Saved entries
• • • •

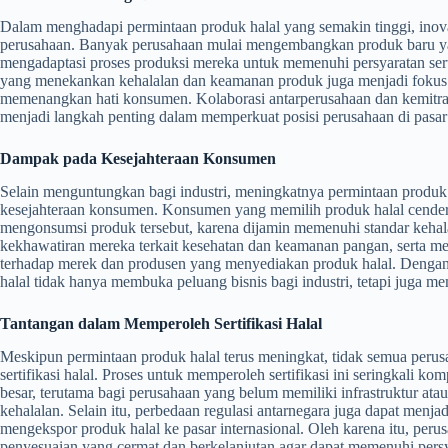
Dalam menghadapi permintaan produk halal yang semakin tinggi, inovas
perusahaan. Banyak perusahaan mulai mengembangkan produk baru yang
mengadaptasi proses produksi mereka untuk memenuhi persyaratan sertif
yang menekankan kehalalan dan keamanan produk juga menjadi fokus 
memenangkan hati konsumen. Kolaborasi antarperusahaan dan kemitraan
menjadi langkah penting dalam memperkuat posisi perusahaan di pasar 
Dampak pada Kesejahteraan Konsumen
Selain menguntungkan bagi industri, meningkatnya permintaan produk 
kesejahteraan konsumen. Konsumen yang memilih produk halal cender
mengonsumsi produk tersebut, karena dijamin memenuhi standar kehala
kekhawatiran mereka terkait kesehatan dan keamanan pangan, serta m
terhadap merek dan produsen yang menyediakan produk halal. Denga
halal tidak hanya membuka peluang bisnis bagi industri, tetapi juga
Tantangan dalam Memperoleh Sertifikasi Halal
Meskipun permintaan produk halal terus meningkat, tidak semua per
sertifikasi halal. Proses untuk memperoleh sertifikasi ini seringkali 
besar, terutama bagi perusahaan yang belum memiliki infrastruktur ata
kehalalan. Selain itu, perbedaan regulasi antarnegara juga dapat menj
mengekspor produk halal ke pasar internasional. Oleh karena itu, per
penyesuaian yang cermat dan berkelanjutan agar dapat memenuhi persyara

• • • •

The records above are to be transcribed word for word. Skip the images.

Dalam menghadapi permintaan produk halal yang semakin tinggi, inovas
perusahaan. Banyak perusahaan mulai mengembangkan produk baru yang
mengadaptasi proses produksi mereka untuk memenuhi persyaratan sertif
yang menekankan kehalalan dan keamanan produk juga menjadi fokus 
memenangkan hati konsumen. Kolaborasi antarperusahaan dan kemitraan
menjadi langkah penting dalam memperkuat posisi perusahaan di pasar 
Dampak pada Kesejahteraan Konsumen
Selain menguntungkan bagi industri, meningkatnya permintaan produk 
kesejahteraan konsumen. Konsumen yang memilih produk halal cender
mengonsumsi produk tersebut, karena dijamin memenuhi standar kehala
kekhawatiran mereka terkait kesehatan dan keamanan pangan, serta m
terhadap merek dan produsen yang menyediakan produk halal. Denga
halal tidak hanya membuka peluang bisnis bagi industri, tetapi juga
Tantangan dalam Memperoleh Sertifikasi Halal
Meskipun permintaan produk halal terus meningkat, tidak semua per
sertifikasi halal. Proses untuk memperoleh sertifikasi ini seringkali 
besar, terutama bagi perusahaan yang belum memiliki infrastruktur ata
kehalalan. Selain itu, perbedaan regulasi antarnegara juga dapat menj
mengekspor produk halal ke pasar internasional. Oleh karena itu, per
penyesuaian yang cermat dan berkelanjutan agar dapat memenuhi persyara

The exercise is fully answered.